A summary of requirements from the state of Texas LPC board serves as an example; requirements vary from state to state. For example, practicum/internship requirements (during the master's degree) vary significantly between states (e.g., 300 hours in Texas and 1000 hours in Vermont). Course requirements and credit amounts also vary, making reciprocity between states difficult for many licensed counselors.

1. A master's degree or doctoral degree in counseling or a related field.
2. Academic course work in each of the following areas: normal human growth and development; abnormal human behavior; appraisal or assessment techniques; counseling theories; counseling methods or techniques (individual and group); research; lifestyle and career development; social, cultural and family issues; and professional orientation.
3. As part of the graduate program, a supervised practicum experience that is primarily counseling in nature. The practicum should be at least 300 clock-hours with at least 100 clock-hours of direct client contact. Academic credit for the practicum must appear on the applicant's transcript.
4. After completion of the graduate degree and before application, an applicant must take and pass the National Counselor Exam and the Texas Jurisprudence Exam. After receiving a temporary LPC license from the board, the applicant may begin the supervised post-graduate counseling experience (internship). 3000 clock-hours with at least 1,500 being direct client contact of internship under the supervision of a board-approved supervisor is required. The 3000 clock-hours may not be completed in a period of less than 18 months."

====Exemptions====
Some states, such as Oregon, have broad exemptions that allow the practice of professional counseling without a license.

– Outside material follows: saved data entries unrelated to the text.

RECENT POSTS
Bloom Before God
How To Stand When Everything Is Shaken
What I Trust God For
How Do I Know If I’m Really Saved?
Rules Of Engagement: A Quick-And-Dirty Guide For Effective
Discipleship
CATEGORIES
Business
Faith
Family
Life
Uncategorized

In Alabama, nothing in the chapter regulating professional counseling applies to the activities, services, titles, and descriptions of persons employed, as professionals or as volunteers, in the practice of counseling for IRS recognized 501(c)(3) public and private nonprofit organizations or charities. [Alabama Code 34-8A-3-a-6]

===Canada===
In the Canadian province of Quebec, the Ordre des conseillers et conseilleres d'orientation et psychoeducateurs et psychoeducatrices du Quebec (OCCOPPQ) grants counselor licensure. The Canadian Counselling and Psychotherapy Association, CCPA offers a distinct certification, Canadian Certified Counsellor (CCC), separate from the regular professional membership.

The Canadian Professional Counsellors Association (CPCA) is a national competency-based association that provides the designation of Registered Professional Counsellor (RPC) to its members. Unlike degree-based associations, a specific degree level does not automatically qualify applicants for membership. Instead, the CPCA requires core competencies in education and experience prior to taking a qualifying exam and undergoing psychological testing as part of the membership application process. Counsellors must then embark on a two-year candidacy under the supervision of an approved Clinical Supervisor prior to becoming a full member. The CPCA membership roles are a mixture of Diploma, Bachelor, Master, and PhD level degree holders, and its primary purpose is the protection of the public and the promotion of competency in the mental health profession in Canada.

The Canadian Addiction Counsellors Certification Federation (CACCF) promotes, certifies and monitors the competency of addiction specific counsellors in Canada using current and effective practices, which are internationally recognized. The certifications CACCF issues and its professional conduct review process provide public protection for counsellors, employers, regulatory agencies, clients and their families.

===China===
The Ministry of Labor and Human Resources grants counselor licensure.

===Malaysia===
In Malaysia, Lembaga Kaunselor Malaysia grants counselor licensure.